TASK STATEMENT
Answer with the number of lines in the records that contain "Plus" and with nothing else.

[Entries taken from a collection]
------------------------------------------------------------

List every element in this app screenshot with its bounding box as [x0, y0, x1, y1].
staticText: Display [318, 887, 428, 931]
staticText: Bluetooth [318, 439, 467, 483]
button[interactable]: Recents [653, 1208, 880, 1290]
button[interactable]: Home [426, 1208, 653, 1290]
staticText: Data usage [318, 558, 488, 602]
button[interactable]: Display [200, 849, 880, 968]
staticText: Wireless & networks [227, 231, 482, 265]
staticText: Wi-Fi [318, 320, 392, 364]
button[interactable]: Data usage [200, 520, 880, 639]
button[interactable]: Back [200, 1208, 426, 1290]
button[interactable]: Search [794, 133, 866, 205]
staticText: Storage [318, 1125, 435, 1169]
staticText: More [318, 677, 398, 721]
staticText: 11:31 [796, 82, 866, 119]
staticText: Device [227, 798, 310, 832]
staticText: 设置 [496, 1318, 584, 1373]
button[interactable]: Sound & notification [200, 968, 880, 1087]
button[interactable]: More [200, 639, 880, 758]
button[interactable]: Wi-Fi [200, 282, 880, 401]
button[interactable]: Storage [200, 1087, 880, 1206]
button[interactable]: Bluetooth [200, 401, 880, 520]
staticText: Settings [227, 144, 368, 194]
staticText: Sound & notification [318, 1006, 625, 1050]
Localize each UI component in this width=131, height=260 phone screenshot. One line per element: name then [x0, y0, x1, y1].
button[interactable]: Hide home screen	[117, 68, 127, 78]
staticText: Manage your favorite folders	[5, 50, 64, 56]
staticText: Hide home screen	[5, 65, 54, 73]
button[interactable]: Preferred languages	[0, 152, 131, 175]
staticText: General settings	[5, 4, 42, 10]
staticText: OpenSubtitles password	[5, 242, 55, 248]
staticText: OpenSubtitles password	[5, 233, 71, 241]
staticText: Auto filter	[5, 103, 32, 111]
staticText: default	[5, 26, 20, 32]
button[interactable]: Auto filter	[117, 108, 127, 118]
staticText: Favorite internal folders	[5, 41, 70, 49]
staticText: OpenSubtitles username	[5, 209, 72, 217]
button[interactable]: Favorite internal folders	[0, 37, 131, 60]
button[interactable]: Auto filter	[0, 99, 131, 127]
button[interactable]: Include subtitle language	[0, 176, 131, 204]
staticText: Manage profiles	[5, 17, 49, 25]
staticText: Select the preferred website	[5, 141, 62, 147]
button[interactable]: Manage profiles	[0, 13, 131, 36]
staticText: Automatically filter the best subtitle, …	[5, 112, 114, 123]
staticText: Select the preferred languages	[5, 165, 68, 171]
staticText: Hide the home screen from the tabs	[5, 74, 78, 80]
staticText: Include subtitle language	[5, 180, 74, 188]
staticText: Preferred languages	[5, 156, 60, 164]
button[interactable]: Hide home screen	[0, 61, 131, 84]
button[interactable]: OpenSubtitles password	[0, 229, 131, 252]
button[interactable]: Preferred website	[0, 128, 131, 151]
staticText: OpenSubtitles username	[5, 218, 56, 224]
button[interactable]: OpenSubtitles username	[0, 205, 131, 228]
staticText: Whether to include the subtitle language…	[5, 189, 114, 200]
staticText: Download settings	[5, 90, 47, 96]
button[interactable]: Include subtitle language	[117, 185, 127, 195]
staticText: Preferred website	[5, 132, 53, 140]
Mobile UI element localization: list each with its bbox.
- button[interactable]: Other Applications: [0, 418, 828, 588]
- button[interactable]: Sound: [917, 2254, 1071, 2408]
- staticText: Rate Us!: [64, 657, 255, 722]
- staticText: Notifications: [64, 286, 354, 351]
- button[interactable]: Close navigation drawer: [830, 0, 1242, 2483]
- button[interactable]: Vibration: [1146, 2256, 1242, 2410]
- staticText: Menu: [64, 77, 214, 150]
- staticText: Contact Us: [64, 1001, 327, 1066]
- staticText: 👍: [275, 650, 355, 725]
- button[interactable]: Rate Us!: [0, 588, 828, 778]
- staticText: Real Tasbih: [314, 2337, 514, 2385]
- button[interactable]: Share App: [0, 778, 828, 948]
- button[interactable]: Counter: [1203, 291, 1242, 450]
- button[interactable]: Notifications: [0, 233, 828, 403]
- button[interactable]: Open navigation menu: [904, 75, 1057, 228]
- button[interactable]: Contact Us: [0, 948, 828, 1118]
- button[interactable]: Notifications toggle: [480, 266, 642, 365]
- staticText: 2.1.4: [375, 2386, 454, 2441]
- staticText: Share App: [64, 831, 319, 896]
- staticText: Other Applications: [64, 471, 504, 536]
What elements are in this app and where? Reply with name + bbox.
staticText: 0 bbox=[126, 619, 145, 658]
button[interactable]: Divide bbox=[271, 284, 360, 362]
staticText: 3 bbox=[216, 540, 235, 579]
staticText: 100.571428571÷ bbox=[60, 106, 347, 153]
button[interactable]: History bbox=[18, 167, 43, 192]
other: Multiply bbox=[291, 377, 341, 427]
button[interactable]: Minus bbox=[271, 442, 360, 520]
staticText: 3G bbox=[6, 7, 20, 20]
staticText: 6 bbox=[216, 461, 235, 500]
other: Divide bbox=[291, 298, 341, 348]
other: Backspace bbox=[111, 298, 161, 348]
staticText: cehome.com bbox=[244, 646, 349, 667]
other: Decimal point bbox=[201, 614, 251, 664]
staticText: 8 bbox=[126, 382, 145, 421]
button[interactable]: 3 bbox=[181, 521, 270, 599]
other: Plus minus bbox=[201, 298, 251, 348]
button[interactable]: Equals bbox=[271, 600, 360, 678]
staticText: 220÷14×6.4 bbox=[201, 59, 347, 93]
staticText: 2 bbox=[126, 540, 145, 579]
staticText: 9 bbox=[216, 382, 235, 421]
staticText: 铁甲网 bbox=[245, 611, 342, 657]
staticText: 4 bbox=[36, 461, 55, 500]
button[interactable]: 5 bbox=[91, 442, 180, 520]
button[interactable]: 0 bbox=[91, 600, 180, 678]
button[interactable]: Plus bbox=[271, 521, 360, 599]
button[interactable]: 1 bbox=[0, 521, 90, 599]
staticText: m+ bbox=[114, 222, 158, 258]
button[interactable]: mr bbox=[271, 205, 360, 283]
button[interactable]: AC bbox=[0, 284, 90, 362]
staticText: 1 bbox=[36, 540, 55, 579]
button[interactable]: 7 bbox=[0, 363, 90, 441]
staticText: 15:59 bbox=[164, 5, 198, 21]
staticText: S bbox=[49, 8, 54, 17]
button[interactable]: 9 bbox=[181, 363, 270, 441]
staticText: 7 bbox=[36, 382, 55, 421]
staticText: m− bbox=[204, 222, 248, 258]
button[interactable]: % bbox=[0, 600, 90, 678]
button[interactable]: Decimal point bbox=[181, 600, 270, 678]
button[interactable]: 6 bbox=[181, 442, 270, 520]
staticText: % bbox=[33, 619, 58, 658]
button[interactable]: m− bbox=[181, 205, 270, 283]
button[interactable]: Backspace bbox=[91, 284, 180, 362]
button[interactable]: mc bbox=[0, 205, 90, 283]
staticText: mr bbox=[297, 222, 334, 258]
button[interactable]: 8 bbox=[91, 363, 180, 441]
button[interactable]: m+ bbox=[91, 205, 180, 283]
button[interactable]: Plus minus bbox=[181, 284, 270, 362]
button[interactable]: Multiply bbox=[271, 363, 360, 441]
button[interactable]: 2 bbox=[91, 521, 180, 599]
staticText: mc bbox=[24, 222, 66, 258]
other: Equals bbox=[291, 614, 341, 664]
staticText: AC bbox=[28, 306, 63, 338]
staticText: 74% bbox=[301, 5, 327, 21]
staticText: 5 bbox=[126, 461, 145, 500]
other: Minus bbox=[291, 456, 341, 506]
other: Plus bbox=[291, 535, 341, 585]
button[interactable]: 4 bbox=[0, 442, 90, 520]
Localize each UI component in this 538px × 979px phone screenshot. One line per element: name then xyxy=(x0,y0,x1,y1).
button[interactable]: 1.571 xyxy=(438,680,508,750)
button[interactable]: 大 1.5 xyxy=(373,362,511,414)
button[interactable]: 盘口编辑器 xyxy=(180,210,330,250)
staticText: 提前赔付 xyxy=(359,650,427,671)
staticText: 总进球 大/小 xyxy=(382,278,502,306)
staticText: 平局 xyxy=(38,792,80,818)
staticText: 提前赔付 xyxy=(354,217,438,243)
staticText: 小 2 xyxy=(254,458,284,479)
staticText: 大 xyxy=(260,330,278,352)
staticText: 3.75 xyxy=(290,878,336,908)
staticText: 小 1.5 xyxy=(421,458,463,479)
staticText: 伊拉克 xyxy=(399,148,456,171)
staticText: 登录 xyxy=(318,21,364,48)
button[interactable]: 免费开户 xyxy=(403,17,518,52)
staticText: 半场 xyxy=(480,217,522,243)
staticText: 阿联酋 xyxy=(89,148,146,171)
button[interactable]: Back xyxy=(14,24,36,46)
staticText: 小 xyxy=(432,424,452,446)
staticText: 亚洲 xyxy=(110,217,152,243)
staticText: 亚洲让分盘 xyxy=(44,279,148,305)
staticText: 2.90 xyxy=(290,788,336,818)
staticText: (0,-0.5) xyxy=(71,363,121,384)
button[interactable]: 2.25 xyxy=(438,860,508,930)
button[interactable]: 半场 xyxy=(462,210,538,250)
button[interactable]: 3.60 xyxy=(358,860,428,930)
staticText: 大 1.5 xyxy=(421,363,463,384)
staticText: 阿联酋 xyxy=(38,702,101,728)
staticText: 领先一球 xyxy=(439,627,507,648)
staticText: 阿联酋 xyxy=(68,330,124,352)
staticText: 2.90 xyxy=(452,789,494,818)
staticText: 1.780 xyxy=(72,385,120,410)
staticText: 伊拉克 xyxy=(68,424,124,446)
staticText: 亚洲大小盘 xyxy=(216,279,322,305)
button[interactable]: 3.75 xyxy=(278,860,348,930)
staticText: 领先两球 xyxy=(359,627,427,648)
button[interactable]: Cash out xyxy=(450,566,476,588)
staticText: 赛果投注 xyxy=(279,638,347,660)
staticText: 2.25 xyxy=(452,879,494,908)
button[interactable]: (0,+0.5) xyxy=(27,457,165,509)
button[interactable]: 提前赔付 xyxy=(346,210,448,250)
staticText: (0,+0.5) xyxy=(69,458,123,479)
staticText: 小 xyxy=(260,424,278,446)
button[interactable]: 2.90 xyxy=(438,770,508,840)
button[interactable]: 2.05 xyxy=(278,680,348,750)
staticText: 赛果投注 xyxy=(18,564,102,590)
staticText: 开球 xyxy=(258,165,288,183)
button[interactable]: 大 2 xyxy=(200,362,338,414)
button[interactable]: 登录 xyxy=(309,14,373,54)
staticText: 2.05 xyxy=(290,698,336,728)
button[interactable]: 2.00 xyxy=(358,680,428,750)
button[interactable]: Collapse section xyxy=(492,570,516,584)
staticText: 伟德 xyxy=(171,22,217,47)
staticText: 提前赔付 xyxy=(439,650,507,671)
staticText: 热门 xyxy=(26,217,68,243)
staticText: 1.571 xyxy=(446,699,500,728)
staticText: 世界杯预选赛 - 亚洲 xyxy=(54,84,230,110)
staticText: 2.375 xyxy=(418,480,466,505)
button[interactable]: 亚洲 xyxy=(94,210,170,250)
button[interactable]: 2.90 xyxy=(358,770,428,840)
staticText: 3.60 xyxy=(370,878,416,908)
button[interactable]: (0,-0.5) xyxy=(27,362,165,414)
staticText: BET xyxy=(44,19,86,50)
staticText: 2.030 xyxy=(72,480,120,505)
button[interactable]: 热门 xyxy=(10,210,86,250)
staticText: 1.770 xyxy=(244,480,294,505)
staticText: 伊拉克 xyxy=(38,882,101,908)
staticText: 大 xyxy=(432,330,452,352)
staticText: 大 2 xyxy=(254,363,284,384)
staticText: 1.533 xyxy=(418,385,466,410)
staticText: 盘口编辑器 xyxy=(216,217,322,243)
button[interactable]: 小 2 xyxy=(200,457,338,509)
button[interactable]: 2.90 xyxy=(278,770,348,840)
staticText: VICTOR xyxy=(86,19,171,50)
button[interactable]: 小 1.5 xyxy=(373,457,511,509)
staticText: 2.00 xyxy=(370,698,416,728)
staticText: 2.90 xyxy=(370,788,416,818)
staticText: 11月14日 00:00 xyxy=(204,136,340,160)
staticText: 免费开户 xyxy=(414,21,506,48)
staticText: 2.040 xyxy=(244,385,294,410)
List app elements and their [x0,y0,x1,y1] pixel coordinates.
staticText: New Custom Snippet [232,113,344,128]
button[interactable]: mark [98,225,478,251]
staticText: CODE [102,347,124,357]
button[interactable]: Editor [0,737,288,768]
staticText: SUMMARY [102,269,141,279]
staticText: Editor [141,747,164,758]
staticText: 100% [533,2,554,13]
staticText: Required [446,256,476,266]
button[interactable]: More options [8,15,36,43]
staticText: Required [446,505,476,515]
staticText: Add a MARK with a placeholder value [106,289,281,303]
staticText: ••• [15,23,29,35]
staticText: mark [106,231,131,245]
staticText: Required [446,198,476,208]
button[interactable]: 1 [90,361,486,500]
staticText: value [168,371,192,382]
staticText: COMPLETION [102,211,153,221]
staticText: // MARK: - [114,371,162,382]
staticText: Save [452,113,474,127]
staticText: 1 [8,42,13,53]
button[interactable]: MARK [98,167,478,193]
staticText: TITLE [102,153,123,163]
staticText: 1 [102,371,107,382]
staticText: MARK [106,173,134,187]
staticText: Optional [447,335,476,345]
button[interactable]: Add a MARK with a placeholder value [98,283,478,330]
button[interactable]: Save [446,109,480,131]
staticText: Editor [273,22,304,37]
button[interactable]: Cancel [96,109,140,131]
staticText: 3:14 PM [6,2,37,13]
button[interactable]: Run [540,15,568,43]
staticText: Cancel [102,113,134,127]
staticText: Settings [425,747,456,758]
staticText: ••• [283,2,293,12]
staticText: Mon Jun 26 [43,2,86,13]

------------------------------------------------------------

ANSWER SPACE
4